# Dogs barking at my animals



## littleman (Sep 10, 2008)

So we live on a CR and our fence goes along the county road. There is a truck that stops and lets their dog bark at our goats andhorses. We have asked them nicely not to and they keep doing it. Is there anything that can be done? Thanks, Sarah


----------



## Horsehair Braider (Mar 11, 2011)

In my state we have brand inspectors and that's who you'd talk to... but I don't know if you have them in your state. If not, then some other law enforcement person. However if they are on a public road, it's possible that all they are doing is "disturbing the peace" or some such, not sure. Do they let the dogs go and let them run at the fence etc? Here, if you did that, it would be a fairly big issue... but again I just do not know for your state.

It's a rotten thing for them to do, in any event.


----------



## punchiepal (Aug 4, 2010)

What about taking his photo from your yard? Might just be enough to put him on notice, and you would have a reference if anything happened.


----------



## littleman (Sep 10, 2008)

They are on the public road, it's a little dog, so they just roll their window down and sit there with the dog barking, I will get a picture just in case, I did get their license plate number. I just wish people would be more respectful. I did email the sheriff's office and am waiting to see if they have anything helpful.


----------



## Ashley (Oct 25, 2007)

Idiots. We have a neighbor that kept letting their kids stick out the sunroof/hang out windows and scream as they went by. This made our dogs bark and sent the does running back to the barn instead of grazing. It really ticked me off but I guess they finally got bored of it. Our dogs hate that vehicle now. I'm not fond of it either.

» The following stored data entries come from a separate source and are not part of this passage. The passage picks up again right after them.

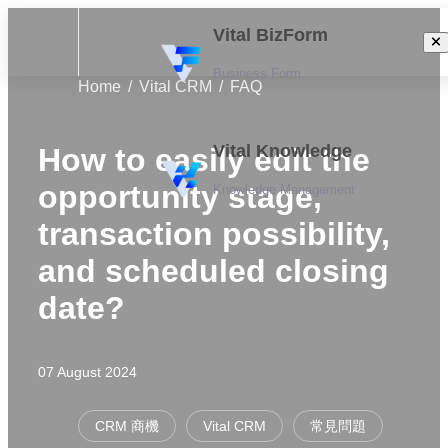
Vital BizForm
Business Form
Home
Vital CRM
FAQ
Vital Knowledge
How to easily edit the
opportunity stage,
Knowledge Management
transaction possibility,
and scheduled closing
date?
07 August 2024
CRM 商機
Vital CRM
常見問題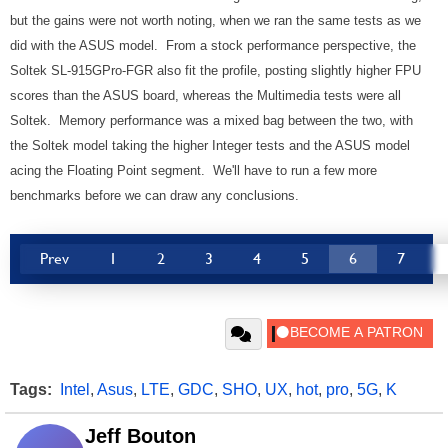
but the gains were not worth noting, when we ran the same tests as we
did with the ASUS model. From a stock performance perspective, the
Soltek SL-915GPro-FGR also fit the profile, posting slightly higher FPU
scores than the ASUS board, whereas the Multimedia tests were all
Soltek. Memory performance was a mixed bag between the two, with
the Soltek model taking the higher Integer tests and the ASUS model
acing the Floating Point segment. We'll have to run a few more
benchmarks before we can draw any conclusions.
Prev
1
2
3
4
5
6
7
Tags:
Intel
,
Asus
,
LTE
,
GDC
,
SHO
,
UX
,
hot
,
pro
,
5G
,
K
Jeff Bouton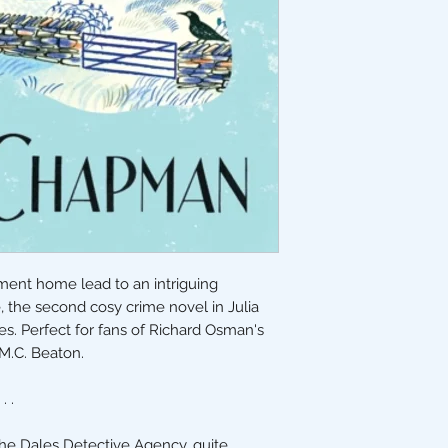
ement home lead to an intriguing
e, the second cosy crime novel in Julia
s. Perfect for fans of Richard Osman's
M.C. Beaton.
. .
he Dales Detective Agency, quite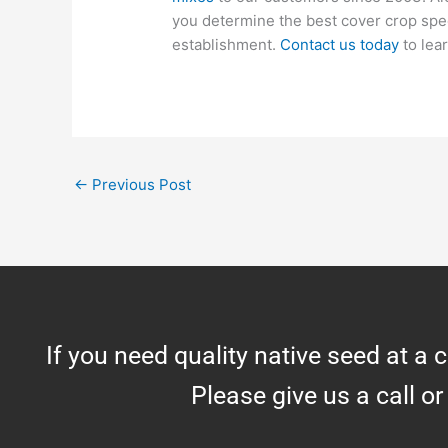
you determine the best cover crop spec
establishment.
Contact us today
to lea
←
Previous Post
If you need quality native seed at a 
Please give us a call or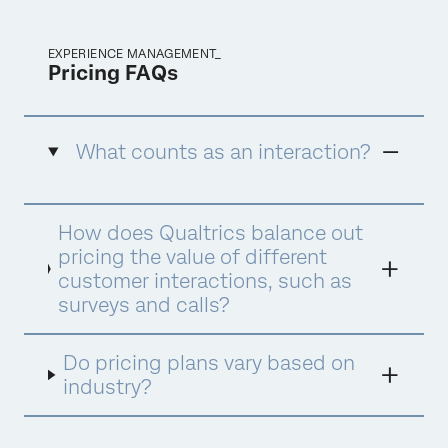
EXPERIENCE MANAGEMENT_
Pricing FAQs
What counts as an interaction?
An interaction is defined as a data record
How does Qualtrics balance out
collected or/and processed by Qualtrics to
deliver XM insights and drive optimal actions.
pricing the value of different
There are different interaction types
customer interactions, such as
consumed under different products and
surveys and calls?
suites. Below are examples of interactions by
the three suites, which are all interchangeable
within the suite.
Do pricing plans vary based on
industry?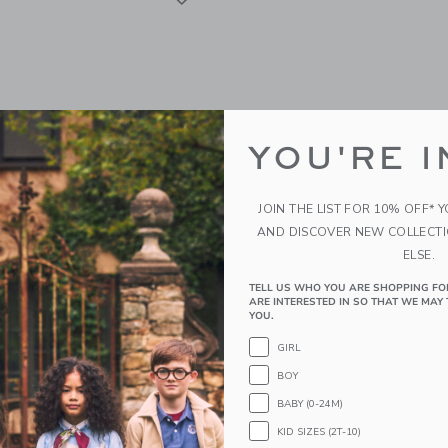
YOU'RE I
JOIN THE LIST FOR 10% OFF* 
AND DISCOVER NEW COLLECT
ELSE.
TELL US WHO YOU ARE SHOPPING FO
aisy Pendant Necklace
Bits & Bows Back-To-Sch
ARE INTERESTED IN SO THAT WE MAY 
Grade Bracelet
YOU.
$ 20
GIRL
g
BOY
Free Shipping
window with additional details of Daisy Pendant Necklace
BABY (0-24M)
Opens a modal window with additional 
Quick Look
KID SIZES (2T-10)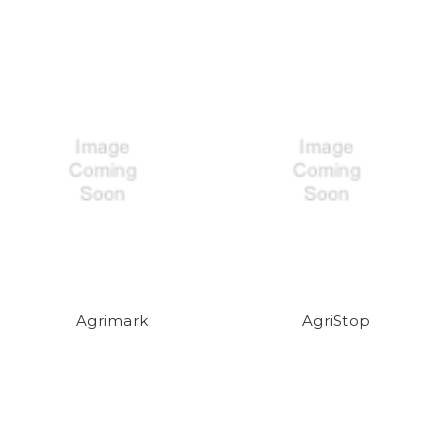
Agrimark
AgriStop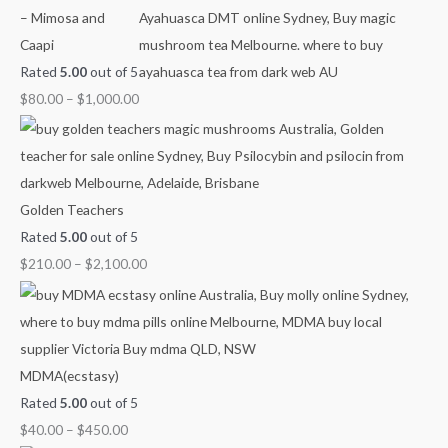
h
h
h
h
g
– Mimosa and
$
$
$
$
h
Caapi
7
4
9
1
$
Rated
5.00
out of 5
0
5
0
,
2
$
80.00
–
$
1,000.00
0
0
0
0
,
.
.
.
0
1
0
0
0
0
0
0
0
0
.
0
Golden Teachers
0
.
Rated
5.00
out of 5
0
0
$
210.00
–
$
2,100.00
0
MDMA(ecstasy)
Rated
5.00
out of 5
$
40.00
–
$
450.00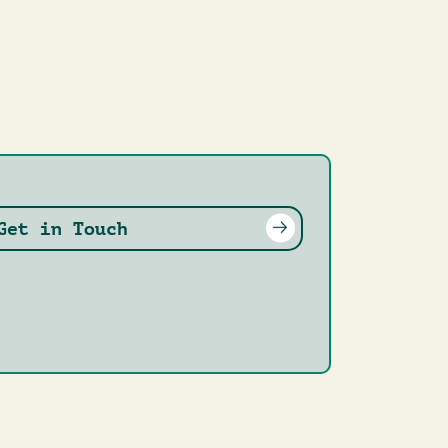
Get in Touch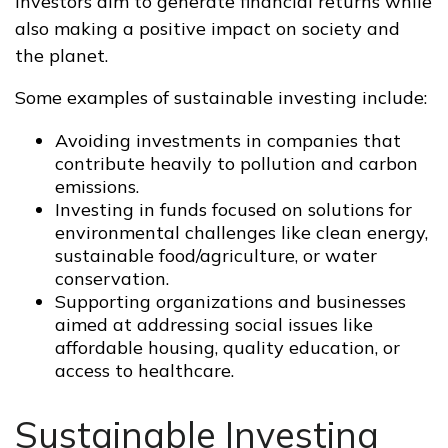
investors aim to generate financial returns while
also making a positive impact on society and
the planet.
Some examples of sustainable investing include:
Avoiding investments in companies that
contribute heavily to pollution and carbon
emissions.
Investing in funds focused on solutions for
environmental challenges like clean energy,
sustainable food/agriculture, or water
conservation.
Supporting organizations and businesses
aimed at addressing social issues like
affordable housing, quality education, or
access to healthcare.
Sustainable Investing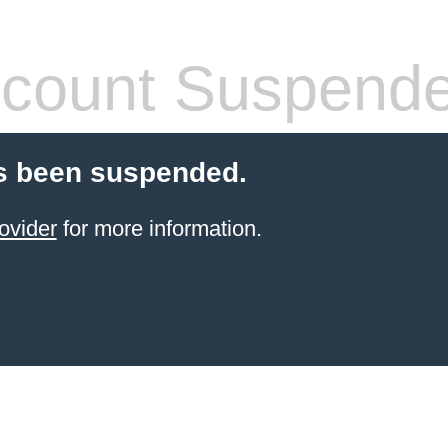
count Suspend
s been suspended.
ovider
for more information.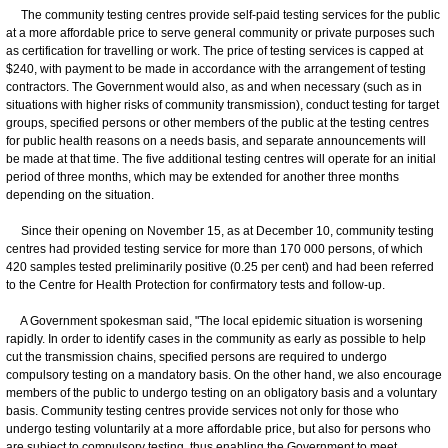
The community testing centres provide self-paid testing services for the public
at a more affordable price to serve general community or private purposes such
as certification for travelling or work. The price of testing services is capped at
$240, with payment to be made in accordance with the arrangement of testing
contractors. The Government would also, as and when necessary (such as in
situations with higher risks of community transmission), conduct testing for target
groups, specified persons or other members of the public at the testing centres
for public health reasons on a needs basis, and separate announcements will
be made at that time. The five additional testing centres will operate for an initial
period of three months, which may be extended for another three months
depending on the situation.
Since their opening on November 15, as at December 10, community testing
centres had provided testing service for more than 170 000 persons, of which
420 samples tested preliminarily positive (0.25 per cent) and had been referred
to the Centre for Health Protection for confirmatory tests and follow-up.
A Government spokesman said, "The local epidemic situation is worsening
rapidly. In order to identify cases in the community as early as possible to help
cut the transmission chains, specified persons are required to undergo
compulsory testing on a mandatory basis. On the other hand, we also encourage
members of the public to undergo testing on an obligatory basis and a voluntary
basis. Community testing centres provide services not only for those who
undergo testing voluntarily at a more affordable price, but also for persons who
are subject to compulsory testing, thus enabling the Government to meet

Ever tried shooting up into the air with a loud rifle. Maybe it will scare their little dog. Maybe it will pee on their lap.


----------



## Ashley (Oct 25, 2007)

Ooo can you put a motion activated sprinkler pointed where they stop?


----------



## dragonlair (Mar 24, 2009)

Are firecrackers legal where you live? Maybe blasting one off every time they stop might scare the dog so much it pees or hides under the seat?


----------



## fmg (Jul 4, 2011)

I hope you are shooting blanks if you shoot up in the air...


----------



## Ashley (Oct 25, 2007)

Yea a target not in the direction of the road would be better huh


----------



## littleman (Sep 10, 2008)

Those are good ideas. The sheriff got back with me and is going to talk to them. So we will see.


----------



## littleman (Sep 10, 2008)

Well if my parents hadn't raised me to be a good kid, I'd follow them home and see where they live and then go back in the middle of the night and set off some fireworks or sit there and blow my truck horn, on the CR of course. Though that is a good idea about setting fireworks off when they stop:biggrin.


----------



## LSP Farm (Dec 4, 2011)

We have goat pasture on both sides of the road.. We have people floor it past the pasture ( loud pipes) and all the goats scatter and always the so fun "bahh" noises people make while driving down the road. Mostly the speeding and pipes drive me nuts.. One day I'm gonna sit in a lawn chair in front of the gate with a pen a paper and take license plate numbers down and pass it on to the SO.. 
I wish we had a dead end road.


----------



## dragonlair (Mar 24, 2009)

Oh, yeah, those supposed to be funny noises, baa, neigh, bow wow that people like to make at my animals drives me crazy. It gets the dogs barking like maniacs, which makes them make even more noises, which pushes the animals into a frenzy. If I can, I got out and throw something at them. On occasion I have chased walkers down the road with one of my big hairy, wolf looking, freaked out dogs on a leash. I so want to get a paint ball gun and blast it at them when they do stupid things like that.


----------



## Jo~* (Oct 26, 2007)

How about just sitting in front of there house in your car with your dog barking at there dog that I'm sure would be barking at your dog. In other words just do the same thing they do to you.


----------



## Nuttynanny (May 22, 2013)

We had kids run their 4 wheeler up and down the fence line fast and loud. I called the sheriff farm animals trump noise and harassment. They and their parents learned the fines are high and it's just not worth it. CR or not harassment is harassment, and is not tolerated in Oregon. I generally try talking to them first, then go the way of the camera and the sheriff as the last resort. Some people are so very simple...


----------



## littleman (Sep 10, 2008)

Well I haven't seen them for a couple of days since talking to them, but then I was at work too.... I just wish people would be more respectful of others.


----------



## Horsehair Braider (Mar 11, 2011)

littleman said:


> Well I haven't seen them for a couple of days since talking to them, but then I was at work too.... *I just wish people would be more respectful of others.*


Quoted for truth, emphasis mine. If only! Most issues in this modern world would disappear, if people would just respect others.


----------



## Bella Star (Oct 27, 2007)

IF that little bark butt ever gets out and gets in your pasture he is toast as your goats and dogs or those horses will fix him and he will never bark again .
I hate people like that ! Just seems that a person cant move far enough or get enough land to get rid of people that are stupid !! I have moved numerous times because of people and their trouble making. I now have a fence cutter so they can cross our property on 4 wheelers to visit my stupid neighbor , fencing sure aint cheap and so we are putting in a gate so they wont have to cut it and I hope they shut the gate back as our goats like the other nice understanding next door neighbors brush.


----------



## swgoats (May 21, 2010)

Whoa, I wouldn't be giving them a gate. I'd be giving them several very hot lines of electric fence to contend with and maybe a pit bull. That's absolutely unacceptable!

I had neighbor kids knocking baseballs into my pasture in South Texas (on purpose). It didn't last long cause I kept all their balls. Still have them, lol.


----------



## fmg (Jul 4, 2011)

Kids do stupid stuff like that sometimes, just to see what happens. ADULTS should know better than what some of them in this thread have done...


----------



## Caprine Beings (Sep 19, 2008)

Yep Linda I would be adding some volts to those fences. Others DO NOT have the right to harass or cause damage to your belongings.
Tam


----------